* What is needed
Each line below must be set down exactly; omit any image you find.

* Exercise material
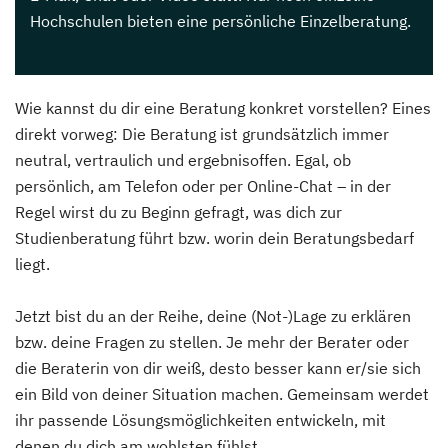
Hochschulen bieten eine persönliche Einzelberatung.
Wie kannst du dir eine Beratung konkret vorstellen? Eines
direkt vorweg: Die Beratung ist grundsätzlich immer
neutral, vertraulich und ergebnisoffen. Egal, ob
persönlich, am Telefon oder per Online-Chat – in der
Regel wirst du zu Beginn gefragt, was dich zur
Studienberatung führt bzw. worin dein Beratungsbedarf
liegt.
Jetzt bist du an der Reihe, deine (Not-)Lage zu erklären
bzw. deine Fragen zu stellen. Je mehr der Berater oder
die Beraterin von dir weiß, desto besser kann er/sie sich
ein Bild von deiner Situation machen. Gemeinsam werdet
ihr passende Lösungsmöglichkeiten entwickeln, mit
denen du dich am wohlsten fühlst.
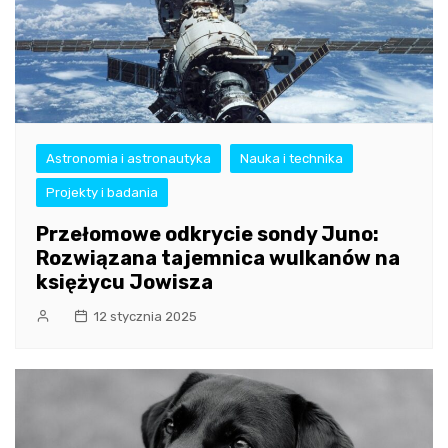
Astronomia i astronautyka
Nauka i technika
Projekty i badania
Przełomowe odkrycie sondy Juno:
Rozwiązana tajemnica wulkanów na
księżycu Jowisza
12 stycznia 2025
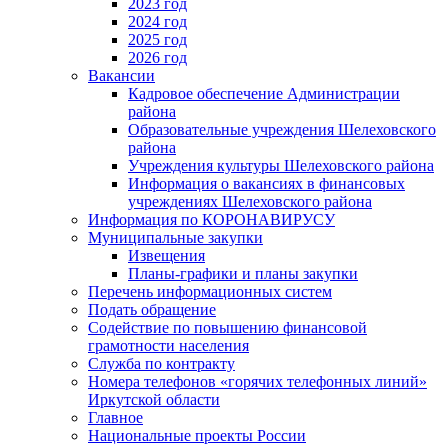
2023 год
2024 год
2025 год
2026 год
Вакансии
Кадровое обеспечение Администрации
района
Образовательные учреждения Шелеховского
района
Учреждения культуры Шелеховского района
Информация о вакансиях в финансовых
учреждениях Шелеховского района
Информация по КОРОНАВИРУСУ
Муниципальные закупки
Извещения
Планы-графики и планы закупки
Перечень информационных систем
Подать обращение
Содействие по повышению финансовой
грамотности населения
Служба по контракту
Номера телефонов «горячих телефонных линий»
Иркутской области
Главное
Национальные проекты России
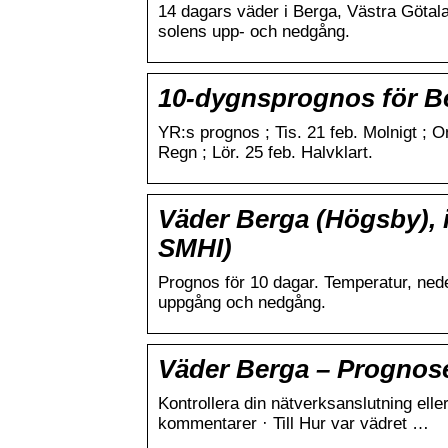
14 dagars väder i Berga, Västra Götal
solens upp- och nedgång.
10-dygnsprognos för B
YR:s prognos ; Tis. 21 feb. Molnigt ; On
Regn ; Lör. 25 feb. Halvklart.
Väder Berga (Högsby), 
SMHI)
Prognos för 10 dagar. Temperatur, nederb
uppgång och nedgång.
Väder Berga – Prognose
Kontrollera din nätverksanslutning elle
kommentarer · Till Hur var vädret …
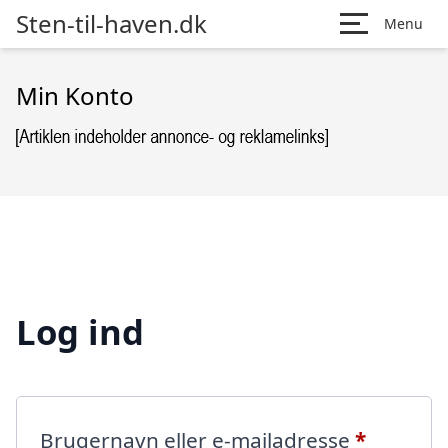
Sten-til-haven.dk
Menu
Min Konto
Log ind
Påkræve
Brugernavn eller e-mailadresse
*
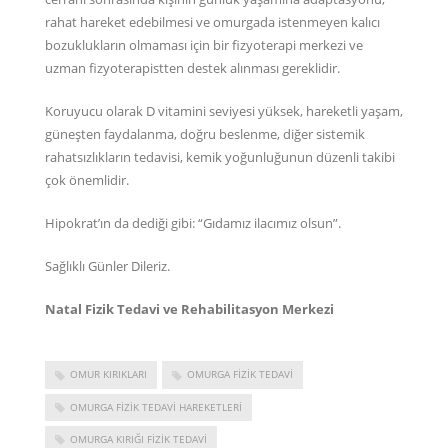
rahat hareket edebilmesi ve omurgada istenmeyen kalıcı
bozuklukların olmaması için bir fizyoterapi merkezi ve
uzman fizyoterapistten destek alınması gereklidir.
Koruyucu olarak D vitamini seviyesi yüksek, hareketli yaşam,
güneşten faydalanma, doğru beslenme, diğer sistemik
rahatsızlıkların tedavisi, kemik yoğunluğunun düzenli takibi
çok önemlidir.
Hipokrat’ın da dediği gibi: “Gıdamız ilacımız olsun”.
Sağlıklı Günler Dileriz.
Natal Fizik Tedavi ve Rehabilitasyon Merkezi
OMUR KIRIKLARI
OMURGA FIZIK TEDAVI
OMURGA FIZIK TEDAVI HAREKETLERI
OMURGA KIRIĞI FIZIK TEDAVI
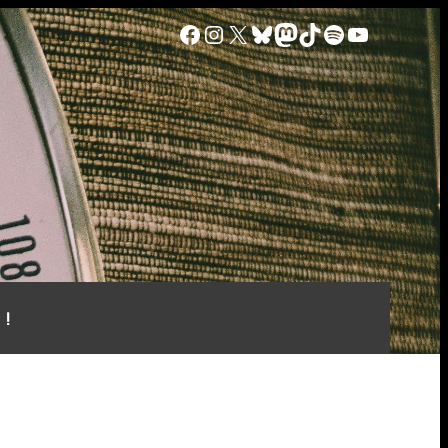
Facebook
Instagram
X
Bluesky
Mastodon
TikTok
Spotify
YouTube
 !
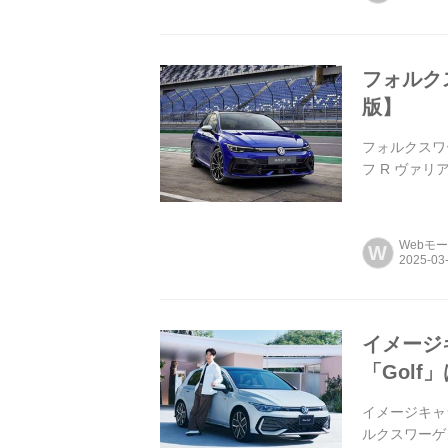
フォルクス
版】
フォルクスワー
フ R ヴァリアン
Webモ
W
イメージ
「Gol
イメージキャ
ルクスワーゲ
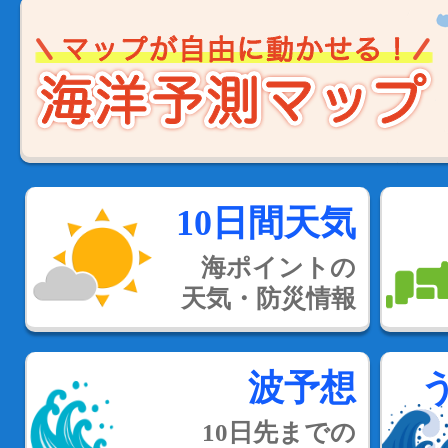
10日間天気
海ポイントの
天気・防災情報
波予想
10日先までの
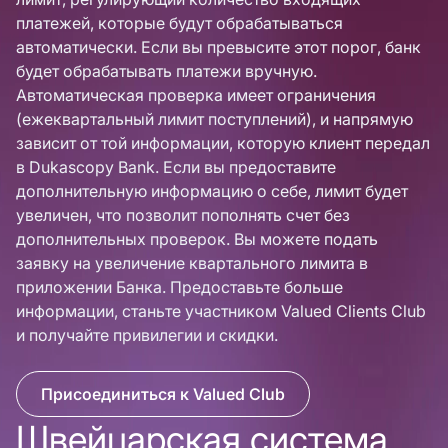
платежей, которые будут обрабатываться
автоматически. Если вы превысите этот порог, банк
будет обрабатывать платежи вручную.
Автоматическая проверка имеет ограничения
(ежеквартальный лимит поступлений), и напрямую
зависит от той информации, которую клиент передал
в Dukascopy Bank. Если вы предоставите
дополнительную информацию о себе, лимит будет
увеличен, что позволит пополнять счет без
дополнительных проверок. Вы можете подать
заявку на увеличение квартального лимита в
приложении Банка. Предоставьте больше
информации, станьте участником Valued Clients Club
и получайте привилегии и скидки.
Присоединиться к Valued Club
Швейцарская система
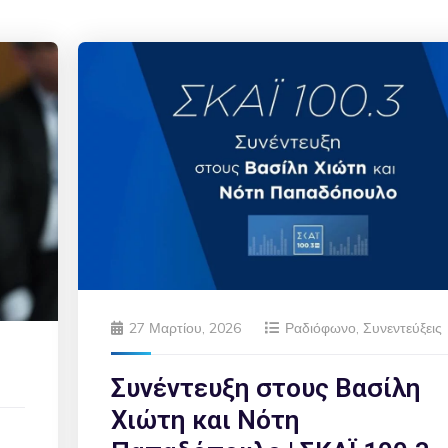
27 Μαρτίου, 2026
Ραδιόφωνο
,
Συνεντεύξεις
Συνέντευξη στους Βασίλη
Χιώτη και Νότη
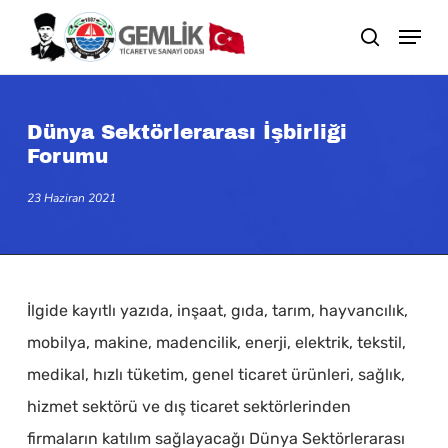
Skip
search
to
main
content
Dünya Sektörlerarası İşbirliği
Forumu
23 Haziran 2021
İlgide kayıtlı yazıda, inşaat, gıda, tarım, hayvancılık,
mobilya, makine, madencilik, enerji, elektrik, tekstil,
medikal, hızlı tüketim, genel ticaret ürünleri, sağlık,
hizmet sektörü ve dış ticaret sektörlerinden
firmaların katılım sağlayacağı Dünya Sektörlerarası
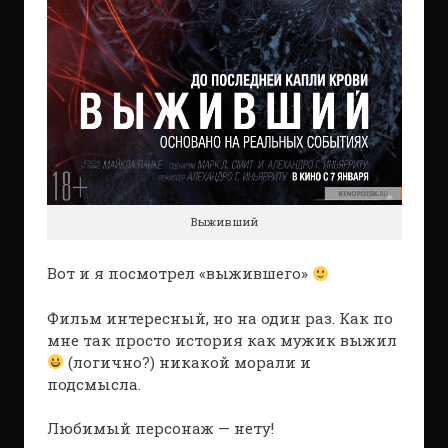
Выживший
Вот и я посмотрел «выжившего»
Фильм интересный, но на один раз. Как по
мне так просто история как мужик выжил
(логично?) никакой морали и
подсмысла.
Любимый персонаж — нету!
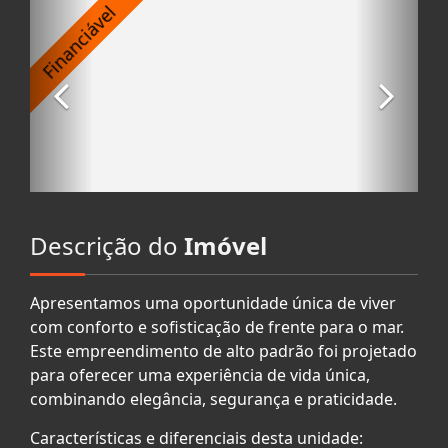
Descrição do
Imóvel
Apresentamos uma oportunidade única de viver
com conforto e sofisticação de frente para o mar.
Este empreendimento de alto padrão foi projetado
para oferecer uma experiência de vida única,
combinando elegância, segurança e praticidade.
Características e diferenciais desta unidade:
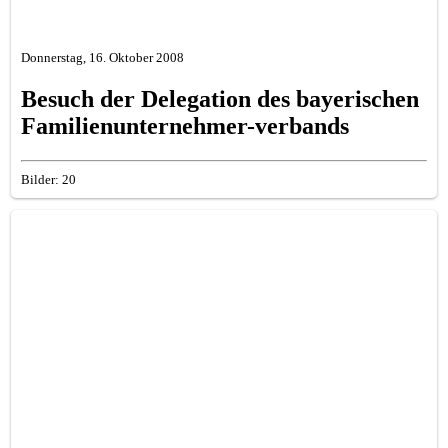
Donnerstag, 16. Oktober 2008
Besuch der Delegation des bayerischen
Familienunternehmer-verbands
Bilder: 20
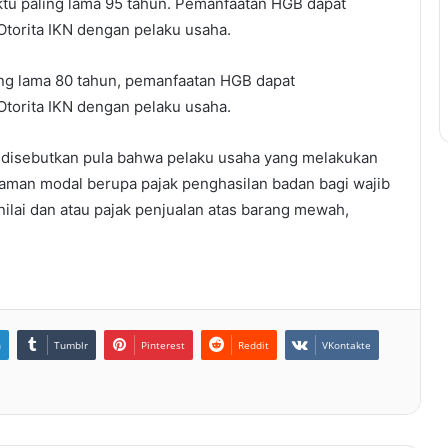
ktu paling lama 95 tahun. Pemanfaatan HGB dapat
Otorita IKN dengan pelaku usaha.
ing lama 80 tahun, pemanfaatan HGB dapat
Otorita IKN dengan pelaku usaha.
 disebutkan pula bahwa pelaku usaha yang melakukan
anaman modal berupa pajak penghasilan badan bagi wajib
ilai dan atau pajak penjualan atas barang mewah,
n
Tumblr
Pinterest
Reddit
VKontakte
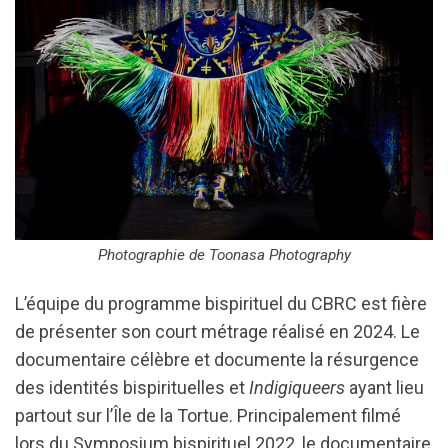
Photographie de Toonasa Photography
L’équipe du programme bispirituel du CBRC est fière
de présenter son court métrage réalisé en 2024. Le
documentaire célèbre et documente la résurgence
des identités bispirituelles et
Indigiqueers
ayant lieu
partout sur l’Île de la Tortue. Principalement filmé
lors du Symposium bispirituel 2022, le documentaire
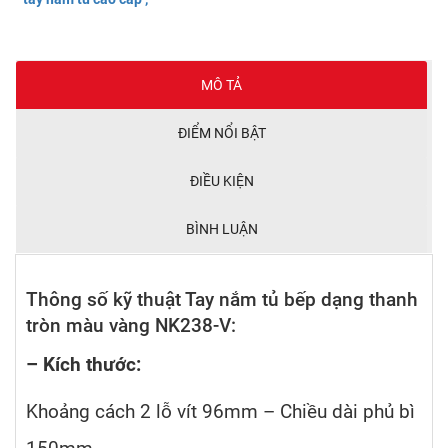
MÔ TẢ
ĐIỂM NỔI BẬT
ĐIỀU KIỆN
BÌNH LUẬN
Thông số kỹ thuật Tay nắm tủ bếp dạng thanh
tròn màu vàng NK238-V:
– Kích thước:
Khoảng cách 2 lỗ vít 96mm – Chiều dài phủ bì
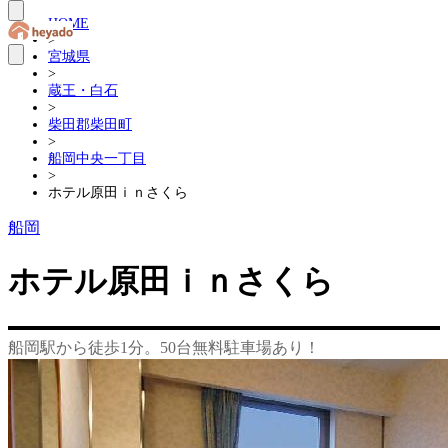
HOME
>
宮城県
>
蔵王・白石
>
柴田郡柴田町
>
船岡中央一丁目
>
ホテル原田ｉｎさくら
船岡
ホテル原田ｉｎさくら
船岡駅から徒歩1分。50台無料駐車場あり！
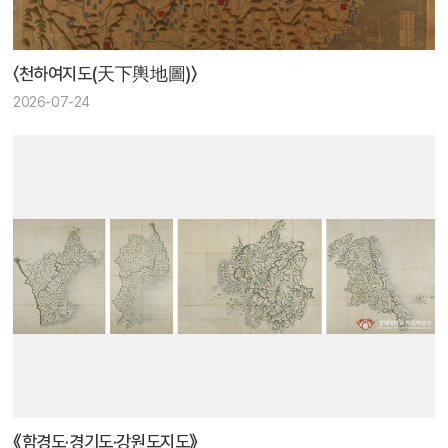
〈천하여지도(天下輿地圖)〉
2026-07-24
《함경도·경기도·강원도지도》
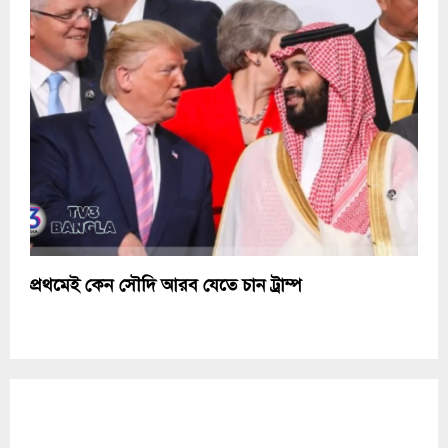
প্রথমেই কেন সৌদি আরব যেতে চান ট্রাম্প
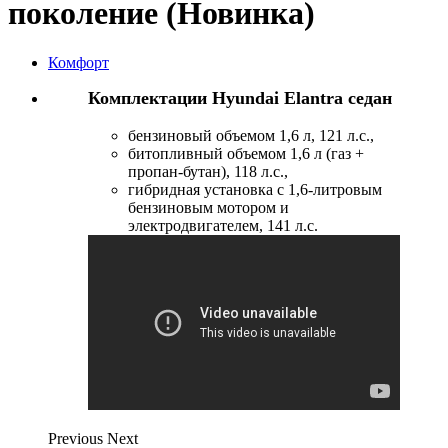
поколение (Новинка)
Комфорт
Комплектации Hyundai Elantra седан
бензиновый объемом 1,6 л, 121 л.с.,
битопливный объемом 1,6 л (газ +
пропан-бутан), 118 л.с.,
гибридная установка с 1,6-литровым
бензиновым мотором и
электродвигателем, 141 л.с.
Previous
Next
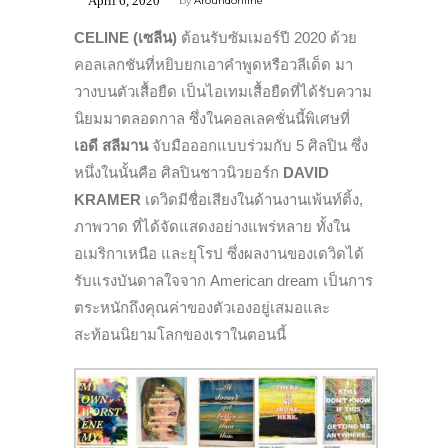
April 6, 2020
by
Aroundonline
CELINE (เซลีน)
ต้อนรับซัมเมอร์ปี 2020 ด้วย
คอลเลกชันที่หยิบยกเอาคำพูดหรือวลีเด็ด มา
วางบนตัวเสื้อยืด เป็นไอเทมเสื้อยืดที่ได้รับความ
นิยมมาตลอดกาล ซึ่งในคอลเลคชั่นนี้พิเศษที่
เอดี สลีมาน
จับมือออกแบบร่วมกับ 5 ศิลปิน ซึ่ง
หนึ่งในนั้นคือ ศิลปินชาวนิวยอร์ก
DAVID
KRAMER
เดวิดมีชื่อเสียงในด้านงานเพ้นท์ติ้ง,
ภาพวาด ที่ได้จัดแสดงอย่างแพร่หลาย ทั้งใน
อเมริกาเหนือ และยุโรป ซึ่งผลงานของเดวิดได้
รับแรงบันดาลใจจาก American dream เป็นการ
ตระหนักถึงคุณค่าของตัวเองอยู่เสมอและ
สะท้อนนิยามโลกของเราในตอนนี้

* Solution to this task
Hochschulen bieten eine persönliche Einzelberatung.
Wie kannst du dir eine Beratung konkret vorstellen? Eines
direkt vorweg: Die Beratung ist grundsätzlich immer
neutral, vertraulich und ergebnisoffen. Egal, ob
persönlich, am Telefon oder per Online-Chat – in der
Regel wirst du zu Beginn gefragt, was dich zur
Studienberatung führt bzw. worin dein Beratungsbedarf
liegt.
Jetzt bist du an der Reihe, deine (Not-)Lage zu erklären
bzw. deine Fragen zu stellen. Je mehr der Berater oder
die Beraterin von dir weiß, desto besser kann er/sie sich
ein Bild von deiner Situation machen. Gemeinsam werdet
ihr passende Lösungsmöglichkeiten entwickeln, mit
denen du dich am wohlsten fühlst.
Astronomia i astronautyka
Nauka i technika
Projekty i badania
Przełomowe odkrycie sondy Juno:
Rozwiązana tajemnica wulkanów na
księżycu Jowisza
12 stycznia 2025
2023 год
2024 год
2025 год
2026 год
Вакансии
Кадровое обеспечение Администрации
района
Образовательные учреждения Шелеховского
района
Учреждения культуры Шелеховского района
Информация о вакансиях в финансовых
учреждениях Шелеховского района
Информация по КОРОНАВИРУСУ
Муниципальные закупки
Извещения
Планы-графики и планы закупки
Перечень информационных систем
Подать обращение
Содействие по повышению финансовой
грамотности населения
Служба по контракту
Номера телефонов «горячих телефонных линий»
Иркутской области
Главное
Национальные проекты России
14 dagars väder i Berga, Västra Götal
solens upp- och nedgång.
10-dygnsprognos för B
YR:s prognos ; Tis. 21 feb. Molnigt ; On
Regn ; Lör. 25 feb. Halvklart.
Väder Berga (Högsby), 
SMHI)
Prognos för 10 dagar. Temperatur, nederb
uppgång och nedgång.
Väder Berga – Prognose
Kontrollera din nätverksanslutning elle
kommentarer · Till Hur var vädret …
Sten-til-haven.dk
Menu
Min Konto
Log ind
Påkræve
Brugernavn eller e-mailadresse
*
rahat hareket edebilmesi ve omurgada istenmeyen kalıcı
bozuklukların olmaması için bir fizyoterapi merkezi ve
uzman fizyoterapistten destek alınması gereklidir.
Koruyucu olarak D vitamini seviyesi yüksek, hareketli yaşam,
güneşten faydalanma, doğru beslenme, diğer sistemik
rahatsızlıkların tedavisi, kemik yoğunluğunun düzenli takibi
çok önemlidir.
Hipokrat’ın da dediği gibi: “Gıdamız ilacımız olsun”.
Sağlıklı Günler Dileriz.
Natal Fizik Tedavi ve Rehabilitasyon Merkezi
OMUR KIRIKLARI
OMURGA FIZIK TEDAVI
OMURGA FIZIK TEDAVI HAREKETLERI
OMURGA KIRIĞI FIZIK TEDAVI
Facebook
Instagram
X
Bluesky
Mastodon
TikTok
Spotify
YouTube
 !
フォルクス
版】
フォルクスワー
フ R ヴァリアン
Webモ
W
イメージ
「Gol
イメージキャ
ルクスワーゲ
10日間天気
海ポイントの
天気・防災情報
波予想
10日先までの
платежей, которые будут обрабатываться
автоматически. Если вы превысите этот порог, банк
будет обрабатывать платежи вручную.
Автоматическая проверка имеет ограничения
(ежеквартальный лимит поступлений), и напрямую
зависит от той информации, которую клиент передал
в Dukascopy Bank. Если вы предоставите
дополнительную информацию о себе, лимит будет
увеличен, что позволит пополнять счет без
дополнительных проверок. Вы можете подать
заявку на увеличение квартального лимита в
приложении Банка. Предоставьте больше
информации, станьте участником Valued Clients Club
и получайте привилегии и скидки.
Присоединиться к Valued Club
Швейцарская система
27 Μαρτίου, 2026
Ραδιόφωνο
,
Συνεντεύξεις
Συνέντευξη στους Βασίλη
Χιώτη και Νότη
Skip
search
to
main
content
Dünya Sektörlerarası İşbirliği
Forumu
23 Haziran 2021
İlgide kayıtlı yazıda, inşaat, gıda, tarım, hayvancılık,
mobilya, makine, madencilik, enerji, elektrik, tekstil,
medikal, hızlı tüketim, genel ticaret ürünleri, sağlık,
hizmet sektörü ve dış ticaret sektörlerinden
firmaların katılım sağlayacağı Dünya Sektörlerarası
Выживший
Вот и я посмотрел «выжившего»
Фильм интересный, но на один раз. Как по
мне так просто история как мужик выжил
(логично?) никакой морали и
подсмысла.
Любимый персонаж — нету!
Descrição do
Imóvel
Apresentamos uma oportunidade única de viver
com conforto e sofisticação de frente para o mar.
Este empreendimento de alto padrão foi projetado
para oferecer uma experiência de vida única,
combinando elegância, segurança e praticidade.
Características e diferenciais desta unidade:
Donnerstag, 16. Oktober 2008
Besuch der Delegation des bayerischen
Familienunternehmer-verbands
Bilder: 20
ktu paling lama 95 tahun. Pemanfaatan HGB dapat
Otorita IKN dengan pelaku usaha.
ing lama 80 tahun, pemanfaatan HGB dapat
Otorita IKN dengan pelaku usaha.
 disebutkan pula bahwa pelaku usaha yang melakukan
anaman modal berupa pajak penghasilan badan bagi wajib
ilai dan atau pajak penjualan atas barang mewah,
n
Tumblr
Pinterest
Reddit
VKontakte
Photographie de Toonasa Photography
L’équipe du programme bispirituel du CBRC est fière
de présenter son court métrage réalisé en 2024. Le
documentaire célèbre et documente la résurgence
des identités bispirituelles et
Indigiqueers
ayant lieu
partout sur l’Île de la Tortue. Principalement filmé
lors du Symposium bispirituel 2022, le documentaire
MÔ TẢ
ĐIỂM NỔI BẬT
ĐIỀU KIỆN
BÌNH LUẬN
Thông số kỹ thuật Tay nắm tủ bếp dạng thanh
tròn màu vàng NK238-V:
– Kích thước:
Khoảng cách 2 lỗ vít 96mm – Chiều dài phủ bì
HOME
>
宮城県
>
蔵王・白石
>
柴田郡柴田町
>
船岡中央一丁目
>
ホテル原田ｉｎさくら
船岡
ホテル原田ｉｎさくら
船岡駅から徒歩1分。50台無料駐車場あり！
〈천하여지도(天下輿地圖)〉
2026-07-24
《함경도·경기도·강원도지도》
প্রথমেই কেন সৌদি আরব যেতে চান ট্রাম্প
поколение (Новинка)
Комфорт
Комплектации Hyundai Elantra седан
бензиновый объемом 1,6 л, 121 л.с.,
битопливный объемом 1,6 л (газ +
пропан-бутан), 118 л.с.,
гибридная установка с 1,6-литровым
бензиновым мотором и
электродвигателем, 141 л.с.
Previous
Next
April 6, 2020
by
Aroundonline
CELINE (เซลีน)
ต้อนรับซัมเมอร์ปี 2020 ด้วย
คอลเลกชันที่หยิบยกเอาคำพูดหรือวลีเด็ด มา
วางบนตัวเสื้อยืด เป็นไอเทมเสื้อยืดที่ได้รับความ
นิยมมาตลอดกาล ซึ่งในคอลเลคชั่นนี้พิเศษที่
เอดี สลีมาน
จับมือออกแบบร่วมกับ 5 ศิลปิน ซึ่ง
หนึ่งในนั้นคือ ศิลปินชาวนิวยอร์ก
DAVID
KRAMER
เดวิดมีชื่อเสียงในด้านงานเพ้นท์ติ้ง,
ภาพวาด ที่ได้จัดแสดงอย่างแพร่หลาย ทั้งใน
อเมริกาเหนือ และยุโรป ซึ่งผลงานของเดวิดได้
รับแรงบันดาลใจจาก American dream เป็นการ
ตระหนักถึงคุณค่าของตัวเองอยู่เสมอและ
สะท้อนนิยามโลกของเราในตอนนี้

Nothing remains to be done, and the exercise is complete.